Nahwärmenetze könnten jedoch nur wirtschaftlich funktionieren, wenn auf den zu verlegenden Leitungstrassen auch möglichst viele Wärmeabnehmer angeschlossen werden.
Limbachs Bürgermeister Thorsten Weber erläutert: „Wie das Beispiel in unserem Bioenergiedorf Heidersbach zeigt, funktioniert ein Nahwärmenetz mit hoher Kundenzufriedenheit. Auch in Limbach selbst haben wir im Bereich Dorfgemeinschaftshaus, Feuerwehrhaus, Rathaus, Schule und Sporthalle bereits ein Nahwärmenetz. Dieses wollen wir, bei gleichzeitigem Abschied vom fossilen Energieträger Öl, möglichst auch für private Anschlussnehmer öffnen.
Dazu läuft aktuell eine Machbarkeitsstudie, die wir in diesem Jahr abschließen werden. Diese Machbarkeit und einen positiven Gemeinderatsbeschluss vorausgesetzt, soll sich die Umsetzung mit einem Förderantrag für die umfangreichen Investitionen unmittelbar anschließen. Ich bin aktuell optimistisch, dass wir eine Lösung finden, die für potentielle Anschlussnehmer in der finanziellen Gesamtbetrachtung sehr interessant sein wird.
Gleichzeitig könnten wir damit, zusammen mit unserer Bürgerschaft und Betrieben, einen weiteren, wenn auch in der weltweiten Gesamtwirkung sehr kleinen Beitrag zum Klimaschutz leisten.“
Auch in Neunkirchen sollen möglichst viele Bürgerinnen und Bürger für das Vorhaben „Nahwärme für Neunkirchen“ gewonnen werden. Bürgermeister Bernhard Knörzer betonte, dass durch die erfolgreiche Bewerbung seiner Gemeinde mit den Modellvorhaben „100 Prozent Neunkirchen“ die idealen Fördervoraussetzungen für die Gemeinde als Betreiber des Nahwärmenetzes und den zukünftigen Wärmekunden geschaffen werden konnten.
Mit der Wärmeproduktion durch Solarthermie und Holzhackschnitzel aus den eigenen Wäldern will Neunkirchen fast vollständig auf fossile Energieträger verzichten. „Ab Mitte September werden wir in die aktive Kundenwerbung einsteigen“, kündigte Knörzer an.
„In einer umfangreichen Informationsmappe werden dem interessierten Hausbesitzer alle wichtigen Unterlagen, Wärmelieferverträge und Förderanträge, aber auch die wichtigen „Basics“ gut illustriert vorgestellt.“ Offene Fragen könnten dann, so der Bürgermeister, durch weitere Beratungsgespräche eines Fachbüros vor Ort oder telefonisch über das Rathaus geklärt werden.
In beiden Gemeinden werden im Laufe des Herbstes weitere Informationsveranstaltungen stattfinden.
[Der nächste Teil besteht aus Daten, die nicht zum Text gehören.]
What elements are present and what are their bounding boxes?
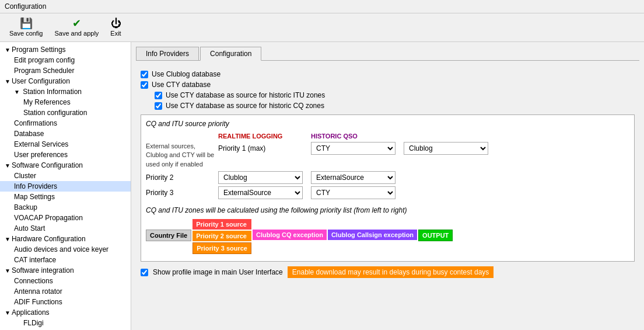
priority2-realtime-select[interactable]: Clublog CTY ExternalSource — [218, 171, 303, 184]
use-clublog-row: Use Clublog database — [141, 70, 635, 78]
realtime-header: REALTIME LOGGING — [218, 133, 309, 140]
expand-icon: ▼ — [5, 268, 10, 274]
expand-icon: ▼ — [5, 310, 10, 316]
sidebar-label: CAT interface — [14, 256, 56, 264]
show-profile-row: Show profile image in main User Interfac… — [141, 266, 635, 278]
exit-label: Exit — [110, 30, 121, 37]
sidebar-label: Backup — [14, 203, 37, 211]
sidebar-item-edit-program-config[interactable]: Edit program config — [0, 55, 131, 65]
sidebar-item-info-providers[interactable]: Info Providers — [0, 181, 131, 192]
expand-icon: ▼ — [14, 89, 20, 95]
sidebar-label: Software Configuration — [12, 161, 83, 169]
sidebar-label: Station configuration — [23, 109, 87, 117]
sidebar-label: Database — [14, 130, 44, 138]
sidebar-item-voacap[interactable]: VOACAP Propagation — [0, 213, 131, 223]
save-config-label: Save config — [9, 30, 43, 37]
title-bar: Configuration — [0, 0, 644, 13]
sidebar-label: Confirmations — [14, 119, 57, 127]
sidebar-item-my-references[interactable]: My References — [0, 97, 131, 107]
sidebar-item-program-settings[interactable]: ▼ Program Settings — [0, 44, 131, 55]
sidebar-label: Edit program config — [14, 56, 75, 64]
priority2-historic-select[interactable]: ExternalSource CTY Clublog — [311, 171, 396, 184]
sidebar-item-map-settings[interactable]: Map Settings — [0, 192, 131, 202]
sidebar-label: Cluster — [14, 172, 36, 180]
sidebar-item-backup[interactable]: Backup — [0, 202, 131, 213]
sidebar-item-cat-interface[interactable]: CAT interface — [0, 255, 131, 265]
sidebar-label: Connections — [14, 277, 53, 285]
tab-label: Configuration — [210, 50, 251, 58]
sidebar-item-user-configuration[interactable]: ▼ User Configuration — [0, 76, 131, 86]
checkmark-icon: ✔ — [72, 18, 81, 29]
config-panel: Use Clublog database Use CTY database Us… — [136, 65, 639, 283]
sidebar-label: User preferences — [14, 151, 68, 159]
sidebar-item-user-preferences[interactable]: User preferences — [0, 150, 131, 160]
save-config-button[interactable]: 💾 Save config — [5, 16, 47, 39]
sidebar-label: Info Providers — [14, 182, 57, 190]
country-file-label: Country File — [146, 230, 191, 241]
title-text: Configuration — [5, 2, 46, 11]
priority3-source-label: Priority 3 source — [192, 242, 251, 254]
calc-note: CQ and ITU zones will be calculated usin… — [146, 206, 407, 214]
use-cty-checkbox[interactable] — [141, 81, 148, 89]
show-profile-checkbox[interactable] — [141, 269, 148, 276]
expand-icon: ▼ — [5, 236, 10, 242]
sidebar-item-adif-functions[interactable]: ADIF Functions — [0, 297, 131, 307]
content-area: Info Providers Configuration Use Clublog… — [131, 42, 644, 330]
sidebar-item-applications[interactable]: ▼ Applications — [0, 307, 131, 318]
priority1-source-label: Priority 1 source — [192, 219, 251, 230]
sidebar-item-program-scheduler[interactable]: Program Scheduler — [0, 65, 131, 76]
exit-button[interactable]: ⏻ Exit — [106, 16, 125, 39]
sidebar-item-station-configuration[interactable]: Station configuration — [0, 107, 131, 118]
sidebar-label: Hardware Configuration — [12, 235, 86, 243]
sidebar-label: My References — [23, 98, 71, 106]
priority-note: External sources, Clublog and CTY will b… — [146, 142, 216, 169]
sidebar-item-cluster[interactable]: Cluster — [0, 171, 131, 181]
cty-itu-checkbox[interactable] — [155, 92, 162, 99]
priority1-label: Priority 1 (max) — [218, 144, 309, 152]
sidebar-label: Program Scheduler — [14, 67, 74, 75]
save-apply-button[interactable]: ✔ Save and apply — [50, 16, 103, 39]
sidebar-item-station-information[interactable]: ▼ Station Information — [0, 86, 131, 97]
sidebar-item-antenna-rotator[interactable]: Antenna rotator — [0, 286, 131, 297]
cty-itu-label: Use CTY database as source for historic … — [166, 91, 325, 99]
sidebar-label: External Services — [14, 140, 68, 148]
priority3-historic-select[interactable]: CTY Clublog ExternalSource — [311, 186, 396, 199]
sidebar-item-audio-devices[interactable]: Audio devices and voice keyer — [0, 244, 131, 255]
sidebar-label: Auto Start — [14, 224, 45, 232]
cty-cq-row: Use CTY database as source for historic … — [155, 102, 635, 110]
priority3-realtime-select[interactable]: ExternalSource CTY Clublog — [218, 186, 303, 199]
sidebar-item-fldigi[interactable]: FLDigi — [0, 318, 131, 328]
sidebar-item-software-configuration[interactable]: ▼ Software Configuration — [0, 160, 131, 171]
sidebar-item-hardware-configuration[interactable]: ▼ Hardware Configuration — [0, 234, 131, 244]
tab-bar: Info Providers Configuration — [136, 47, 639, 61]
priority1-historic-select[interactable]: Clublog CTY ExternalSource — [404, 142, 488, 155]
sidebar-item-confirmations[interactable]: Confirmations — [0, 118, 131, 128]
sidebar-label: Station Information — [23, 88, 82, 96]
sidebar-item-external-services[interactable]: External Services — [0, 139, 131, 150]
sidebar-label: FLDigi — [23, 319, 44, 327]
tab-info-providers[interactable]: Info Providers — [136, 47, 199, 60]
tab-label: Info Providers — [146, 50, 189, 58]
clublog-callsign-label: Clublog Callsign exception — [328, 230, 417, 240]
sidebar-label: Applications — [12, 308, 50, 317]
sidebar-item-auto-start[interactable]: Auto Start — [0, 223, 131, 234]
sidebar-label: Map Settings — [14, 193, 55, 201]
priority1-realtime-select[interactable]: CTY Clublog ExternalSource — [311, 142, 396, 155]
toolbar: 💾 Save config ✔ Save and apply ⏻ Exit — [0, 13, 644, 42]
cty-cq-label: Use CTY database as source for historic … — [166, 102, 324, 110]
sidebar-label: ADIF Functions — [14, 298, 62, 306]
sidebar-item-connections[interactable]: Connections — [0, 276, 131, 286]
sidebar-item-database[interactable]: Database — [0, 128, 131, 139]
sidebar-item-software-integration[interactable]: ▼ Software integration — [0, 265, 131, 276]
main-layout: ▼ Program Settings Edit program config P… — [0, 42, 644, 330]
cty-itu-row: Use CTY database as source for historic … — [155, 91, 635, 99]
save-icon: 💾 — [20, 18, 33, 29]
tab-configuration[interactable]: Configuration — [200, 47, 261, 61]
use-cty-row: Use CTY database — [141, 81, 635, 89]
use-clublog-checkbox[interactable] — [141, 71, 148, 78]
warning-label: Enable download may result in delays dur… — [288, 266, 494, 278]
expand-icon: ▼ — [5, 47, 10, 53]
cty-cq-checkbox[interactable] — [155, 102, 162, 110]
use-cty-label: Use CTY database — [152, 81, 211, 89]
show-profile-label: Show profile image in main User Interfac… — [153, 268, 283, 276]
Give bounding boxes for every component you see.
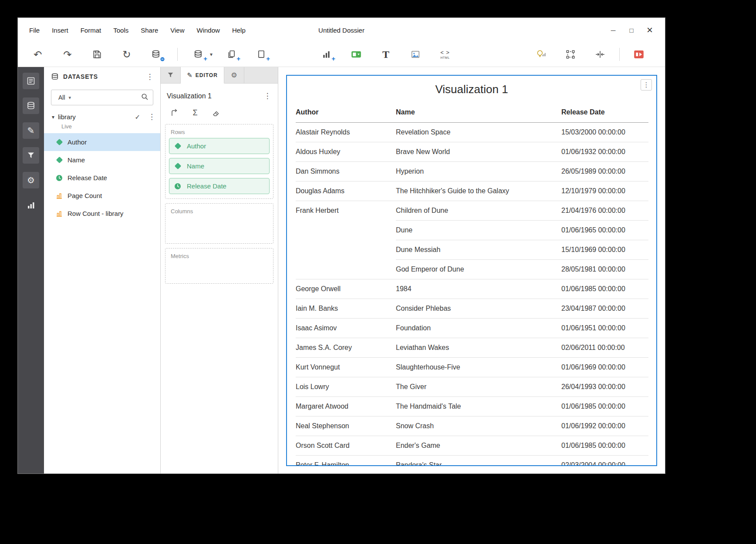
field-name[interactable]: Name — [44, 151, 160, 169]
name-cell[interactable]: God Emperor of Dune — [396, 259, 561, 279]
add-data-chevron-icon[interactable]: ▾ — [210, 51, 213, 57]
author-cell[interactable]: Lois Lowry — [296, 377, 396, 396]
save-button[interactable] — [88, 46, 106, 63]
field-row-count[interactable]: Row Count - library — [44, 205, 160, 222]
release-date-cell[interactable]: 23/04/1987 00:00:00 — [561, 299, 648, 318]
metrics-drop-zone[interactable]: Metrics — [165, 248, 273, 284]
fit-contents-button[interactable] — [591, 46, 609, 63]
author-cell[interactable]: James S.A. Corey — [296, 338, 396, 357]
author-cell[interactable]: Dan Simmons — [296, 161, 396, 181]
insert-filter-panel-button[interactable] — [348, 46, 365, 63]
settings-panel-button[interactable]: ⚙ — [23, 172, 39, 188]
release-date-cell[interactable]: 12/10/1979 00:00:00 — [561, 181, 648, 201]
tab-filter[interactable] — [161, 67, 181, 83]
chip-release-date[interactable]: Release Date — [169, 178, 270, 194]
release-date-cell[interactable]: 01/06/1985 00:00:00 — [561, 396, 648, 416]
totals-button[interactable]: Σ — [189, 107, 202, 118]
release-date-cell[interactable]: 01/06/1932 00:00:00 — [561, 142, 648, 161]
menu-tools[interactable]: Tools — [107, 27, 135, 34]
edit-panel-button[interactable]: ✎ — [23, 122, 39, 139]
chip-name[interactable]: Name — [169, 158, 270, 174]
insert-image-button[interactable] — [407, 46, 424, 63]
insights-button[interactable] — [532, 46, 550, 63]
maximize-button[interactable]: □ — [622, 21, 641, 39]
column-header-author[interactable]: Author — [296, 102, 396, 122]
author-cell[interactable]: Alastair Reynolds — [296, 122, 396, 142]
name-cell[interactable]: 1984 — [396, 279, 561, 299]
column-header-name[interactable]: Name — [396, 102, 561, 122]
visualization-container[interactable]: ⋮ Visualization 1 Author Name Release Da… — [286, 75, 657, 466]
menu-window[interactable]: Window — [191, 27, 226, 34]
author-cell[interactable]: George Orwell — [296, 279, 396, 299]
author-cell[interactable]: Douglas Adams — [296, 181, 396, 201]
swap-axes-button[interactable] — [168, 107, 181, 118]
name-cell[interactable]: Slaughterhouse-Five — [396, 357, 561, 377]
insert-text-button[interactable]: T — [377, 46, 395, 63]
release-date-cell[interactable]: 26/04/1993 00:00:00 — [561, 377, 648, 396]
add-page-button[interactable]: + — [253, 46, 270, 63]
datasets-menu-button[interactable]: ⋮ — [145, 72, 154, 81]
columns-drop-zone[interactable]: Columns — [165, 203, 273, 244]
name-cell[interactable]: The Giver — [396, 377, 561, 396]
release-date-cell[interactable]: 15/03/2000 00:00:00 — [561, 122, 648, 142]
menu-format[interactable]: Format — [74, 27, 108, 34]
author-cell[interactable]: Frank Herbert — [296, 201, 396, 279]
field-author[interactable]: Author — [44, 133, 160, 151]
menu-insert[interactable]: Insert — [46, 27, 74, 34]
viz-editor-menu-button[interactable]: ⋮ — [263, 91, 272, 101]
datasets-panel-button[interactable] — [23, 97, 39, 114]
author-cell[interactable]: Peter F. Hamilton — [296, 455, 396, 466]
field-page-count[interactable]: Page Count — [44, 187, 160, 205]
redo-button[interactable]: ↷ — [59, 46, 76, 63]
insert-visualization-button[interactable]: + — [318, 46, 335, 63]
contents-panel-button[interactable] — [23, 73, 39, 89]
undo-button[interactable]: ↶ — [29, 46, 47, 63]
visualization-gallery-button[interactable] — [23, 197, 39, 213]
release-date-cell[interactable]: 02/03/2004 00:00:00 — [561, 455, 648, 466]
name-cell[interactable]: Pandora's Star — [396, 455, 561, 466]
dataset-menu-button[interactable]: ⋮ — [148, 112, 154, 121]
tab-editor[interactable]: ✎ EDITOR — [181, 67, 224, 84]
name-cell[interactable]: Dune Messiah — [396, 240, 561, 259]
name-cell[interactable]: Foundation — [396, 318, 561, 338]
column-header-release-date[interactable]: Release Date — [561, 102, 648, 122]
selection-frame-button[interactable] — [562, 46, 579, 63]
name-cell[interactable]: Hyperion — [396, 161, 561, 181]
clear-button[interactable] — [209, 107, 223, 118]
menu-help[interactable]: Help — [226, 27, 252, 34]
chip-author[interactable]: Author — [169, 138, 270, 154]
name-cell[interactable]: The Hitchhiker's Guide to the Galaxy — [396, 181, 561, 201]
name-cell[interactable]: Brave New World — [396, 142, 561, 161]
field-release-date[interactable]: Release Date — [44, 169, 160, 187]
name-cell[interactable]: Revelation Space — [396, 122, 561, 142]
name-cell[interactable]: Snow Crash — [396, 416, 561, 436]
author-cell[interactable]: Orson Scott Card — [296, 436, 396, 455]
close-button[interactable]: × — [641, 21, 659, 39]
name-cell[interactable]: Children of Dune — [396, 201, 561, 220]
dataset-search-box[interactable]: All ▾ — [51, 90, 153, 105]
name-cell[interactable]: The Handmaid's Tale — [396, 396, 561, 416]
release-date-cell[interactable]: 01/06/1985 00:00:00 — [561, 279, 648, 299]
name-cell[interactable]: Consider Phlebas — [396, 299, 561, 318]
name-cell[interactable]: Dune — [396, 220, 561, 240]
filter-panel-button[interactable] — [23, 147, 39, 164]
present-button[interactable] — [630, 46, 648, 63]
author-cell[interactable]: Neal Stephenson — [296, 416, 396, 436]
duplicate-page-button[interactable]: + — [223, 46, 240, 63]
release-date-cell[interactable]: 01/06/1965 00:00:00 — [561, 220, 648, 240]
dataset-tree-item[interactable]: ▾ library ✓ ⋮ — [44, 110, 160, 121]
release-date-cell[interactable]: 01/06/1969 00:00:00 — [561, 357, 648, 377]
author-cell[interactable]: Iain M. Banks — [296, 299, 396, 318]
author-cell[interactable]: Margaret Atwood — [296, 396, 396, 416]
tab-format[interactable]: ⚙ — [224, 67, 244, 83]
rows-drop-zone[interactable]: Rows Author Name Release — [165, 124, 273, 199]
release-date-cell[interactable]: 01/06/1992 00:00:00 — [561, 416, 648, 436]
author-cell[interactable]: Kurt Vonnegut — [296, 357, 396, 377]
add-data-button[interactable]: + — [190, 46, 207, 63]
menu-file[interactable]: File — [23, 27, 46, 34]
viz-menu-button[interactable]: ⋮ — [641, 79, 652, 91]
release-date-cell[interactable]: 26/05/1989 00:00:00 — [561, 161, 648, 181]
author-cell[interactable]: Aldous Huxley — [296, 142, 396, 161]
menu-share[interactable]: Share — [135, 27, 164, 34]
search-icon[interactable] — [141, 93, 148, 102]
Uwe Ristl von der EAN freut sich sehr darüber, dass sich bei den Fördermitteln einiges zum Positiven bewegt hat: Innerhalb der Bundesförderung für effiziente Gebäude (BEG) können die einmaligen Anschlusskosten an eine Nahwärmeversorgung mit einem Zuschuss oder innerhalb der Kreditförderung mit eine gleichgroßen Tilgungszuschuss gefördert werden. Die Förderquote ist 35 Prozent der anrechenbaren Kosten.
Entfällt eine alte Ölheizung, erhöht sich die Quote um 10 Prozent. Neben den Anschlusskosten können auch die sogenannten Sekundärkosten (z.B. Demontage und Entsorgung alter Kessel und Öltank, Anbindung an bestehende Leitungen oder solarthermische Anlagen u.a.) gefördert werden – somit also alles, was notwendig ist, damit die neue Heizung vorschriftengemäß läuft. Zusammen mit den weiteren Vorteilen ist ein Nahwärmeanschluss eine riesige Chance, sich heizungstechnisch auf eine nachhaltige Zukunft einzulassen.